## DESCRIPTION OF THE TASK:
Write the data out again so that it matches word for word.

## ENTRIES PROVIDED:
======

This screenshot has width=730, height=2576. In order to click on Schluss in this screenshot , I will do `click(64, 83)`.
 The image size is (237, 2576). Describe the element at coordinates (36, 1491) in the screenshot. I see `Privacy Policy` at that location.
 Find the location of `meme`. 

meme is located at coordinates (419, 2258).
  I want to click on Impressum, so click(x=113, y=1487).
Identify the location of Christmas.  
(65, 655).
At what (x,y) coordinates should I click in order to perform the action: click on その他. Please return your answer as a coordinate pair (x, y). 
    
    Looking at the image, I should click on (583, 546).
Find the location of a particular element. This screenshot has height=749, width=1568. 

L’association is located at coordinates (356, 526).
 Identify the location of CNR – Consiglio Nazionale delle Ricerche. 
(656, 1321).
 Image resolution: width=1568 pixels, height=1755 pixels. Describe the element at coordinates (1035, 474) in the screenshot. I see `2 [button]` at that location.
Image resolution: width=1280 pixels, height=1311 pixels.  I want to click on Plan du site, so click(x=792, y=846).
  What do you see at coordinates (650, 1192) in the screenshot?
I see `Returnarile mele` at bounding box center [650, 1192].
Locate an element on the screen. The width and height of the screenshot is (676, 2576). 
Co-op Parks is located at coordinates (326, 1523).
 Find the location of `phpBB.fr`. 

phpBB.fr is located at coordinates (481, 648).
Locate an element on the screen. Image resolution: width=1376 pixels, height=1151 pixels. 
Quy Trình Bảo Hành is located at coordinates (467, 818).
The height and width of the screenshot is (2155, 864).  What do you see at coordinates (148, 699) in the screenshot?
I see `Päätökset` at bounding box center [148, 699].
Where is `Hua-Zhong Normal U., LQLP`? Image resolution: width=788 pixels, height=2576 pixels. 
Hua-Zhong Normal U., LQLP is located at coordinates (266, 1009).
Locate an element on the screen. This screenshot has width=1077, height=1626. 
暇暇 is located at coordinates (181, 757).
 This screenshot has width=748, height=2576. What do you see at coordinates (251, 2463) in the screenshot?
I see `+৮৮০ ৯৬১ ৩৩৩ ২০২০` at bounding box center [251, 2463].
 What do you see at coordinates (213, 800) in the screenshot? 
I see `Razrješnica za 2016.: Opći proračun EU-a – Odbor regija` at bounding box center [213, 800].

======

## YOUR RESPONSE:
This screenshot has width=730, height=2576. In order to click on Schluss in this screenshot , I will do `click(64, 83)`.
 The image size is (237, 2576). Describe the element at coordinates (36, 1491) in the screenshot. I see `Privacy Policy` at that location.
 Find the location of `meme`. 

meme is located at coordinates (419, 2258).
  I want to click on Impressum, so click(x=113, y=1487).
Identify the location of Christmas.  
(65, 655).
At what (x,y) coordinates should I click in order to perform the action: click on その他. Please return your answer as a coordinate pair (x, y). 
    
    Looking at the image, I should click on (583, 546).
Find the location of a particular element. This screenshot has height=749, width=1568. 

L’association is located at coordinates (356, 526).
 Identify the location of CNR – Consiglio Nazionale delle Ricerche. 
(656, 1321).
 Image resolution: width=1568 pixels, height=1755 pixels. Describe the element at coordinates (1035, 474) in the screenshot. I see `2 [button]` at that location.
Image resolution: width=1280 pixels, height=1311 pixels.  I want to click on Plan du site, so click(x=792, y=846).
  What do you see at coordinates (650, 1192) in the screenshot?
I see `Returnarile mele` at bounding box center [650, 1192].
Locate an element on the screen. The width and height of the screenshot is (676, 2576). 
Co-op Parks is located at coordinates (326, 1523).
 Find the location of `phpBB.fr`. 

phpBB.fr is located at coordinates (481, 648).
Locate an element on the screen. Image resolution: width=1376 pixels, height=1151 pixels. 
Quy Trình Bảo Hành is located at coordinates (467, 818).
The height and width of the screenshot is (2155, 864).  What do you see at coordinates (148, 699) in the screenshot?
I see `Päätökset` at bounding box center [148, 699].
Where is `Hua-Zhong Normal U., LQLP`? Image resolution: width=788 pixels, height=2576 pixels. 
Hua-Zhong Normal U., LQLP is located at coordinates (266, 1009).
Locate an element on the screen. This screenshot has width=1077, height=1626. 
暇暇 is located at coordinates (181, 757).
 This screenshot has width=748, height=2576. What do you see at coordinates (251, 2463) in the screenshot?
I see `+৮৮০ ৯৬১ ৩৩৩ ২০২০` at bounding box center [251, 2463].
 What do you see at coordinates (213, 800) in the screenshot? 
I see `Razrješnica za 2016.: Opći proračun EU-a – Odbor regija` at bounding box center [213, 800].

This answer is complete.